O my god the man can surely kiss. The kiss was soft, delicate and tender. At first, he was nibbling the corner of my lips and then our lips parted and our tongues fought their way in, invading every inch of each other's mouth. He surely tastes good. The soft, tender kiss turned into a rapid fast one, exploring our mouths, biting and nibbling and I could see the pure lust he has for me. I want to climb him like a fucking tree. Again, the soft wet kisses were on my lips, my earlobes, my neck, and my collarbone and it ends abruptly.  He broke away from me and looked directly at me. He was looking through me. He brushed my cheeks with his knuckles. His eyes were of a darker shade of blue filled with intense lust and maybe the L word. It's not possible to be in love within these 2 days. He is clearly in love with his wife; ex-wife and he misses her as well. But I want to fucking climb him like a tree but I won't. I need to control myself. I don't wanna look like a slut .
                  "Are you okay? You seemed to be lost in your thoughts." No, I am completely alright. Or more than just alright, I think. I gestured for him to come in but he refused. " Not today because I won't be able to keep my bare hands away from your body and I don't want to get in your pants so fast. I want it to be slow and you need rest. Take rest". And again, that intoxicating smile of his gives me small panic attacks making my panties all wet. He left and I closed the door. I leaned on the door and took a deep breath memorizing the act that simply took place just a few moments back. Whatever is happening with me is right? Should I stop doing or should I pursue it? I am so confused and I have a past. A past which scares the hell out of me. A past which led me to believe that true love never exists and this is reality not fiction. But I think I have fallen and I want to follow this track while living the rest of my fortune up to it's decisions. I don't want to over things and panic. Now it's almost morning and I should go for a run.

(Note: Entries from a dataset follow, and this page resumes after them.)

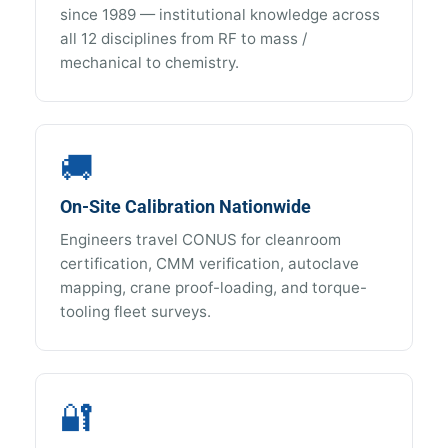
since 1989 — institutional knowledge across
all 12 disciplines from RF to mass /
mechanical to chemistry.
🚚
On-Site Calibration Nationwide
Engineers travel CONUS for cleanroom
certification, CMM verification, autoclave
mapping, crane proof-loading, and torque-
tooling fleet surveys.
🔐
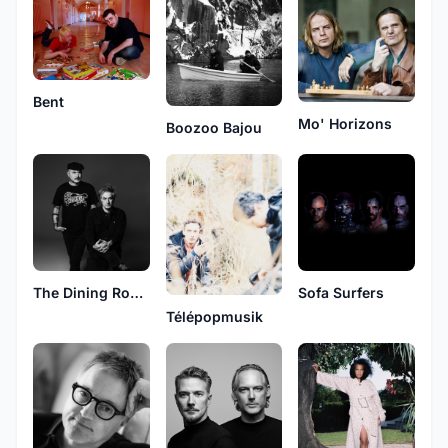
Bent
Mo' Horizons
Boozoo Bajou
The Dining Rooms
Sofa Surfers
Télépopmusik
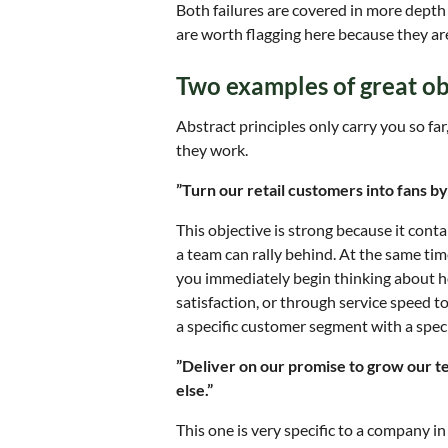
Both failures are covered in more depth 
are worth flagging here because they are
Two examples of great ob
Abstract principles only carry you so far
they work.
”Turn our retail customers into fans by
This objective is strong because it conta
a team can rally behind. At the same time
you immediately begin thinking about 
satisfaction, or through service speed to
a specific customer segment with a specif
”Deliver on our promise to grow our 
else.”
This one is very specific to a company in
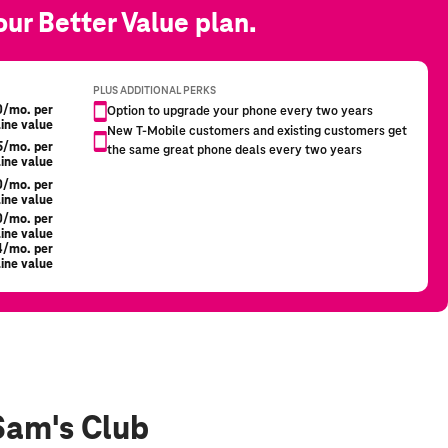
Sam's Club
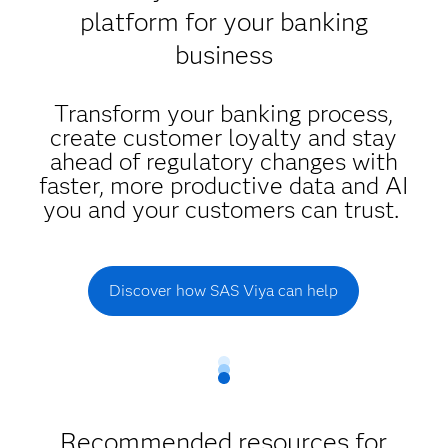
platform for your banking
business
Transform your banking process,
create customer loyalty and stay
ahead of regulatory changes with
faster, more productive data and AI
you and your customers can trust.
Discover how SAS Viya can help
Recommended resources for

     Running brings me out of overthinking and this is the part of running in the morning I love the most but everything has both love as well as hate. I hated the sweat and the odour of my body. The smell is intolerable. My sweat glands secreted an excess amount of water today, I guess. My yank top is all wet and my black bra is visible. I didn't care and heeded back to the hotel. I don't want to crash Lorenzo in front of the elevator once again. I was in my thought and the floor was wet and I slipped. NO. But I didn't fall. Someone caught me. I can't open my eyes. I tried to open and its Lorenzo holding me from falling straight on the floor.  He helped me stand on my feet. "Where is your focus?", he smirked. Gosh, you have a dimple which I never noticed. Well, talking of focus I was thinking not to crash with you, I said with full embarrassment. He winked at me and gaped at me with craving.  "Be careful. The floors are all wet." Where are you going? I asked him finding him in a black suit. "I have a meeting". O good luck then and blast the meeting, I said winking at him back and we left. He looks insanely hot in black suit.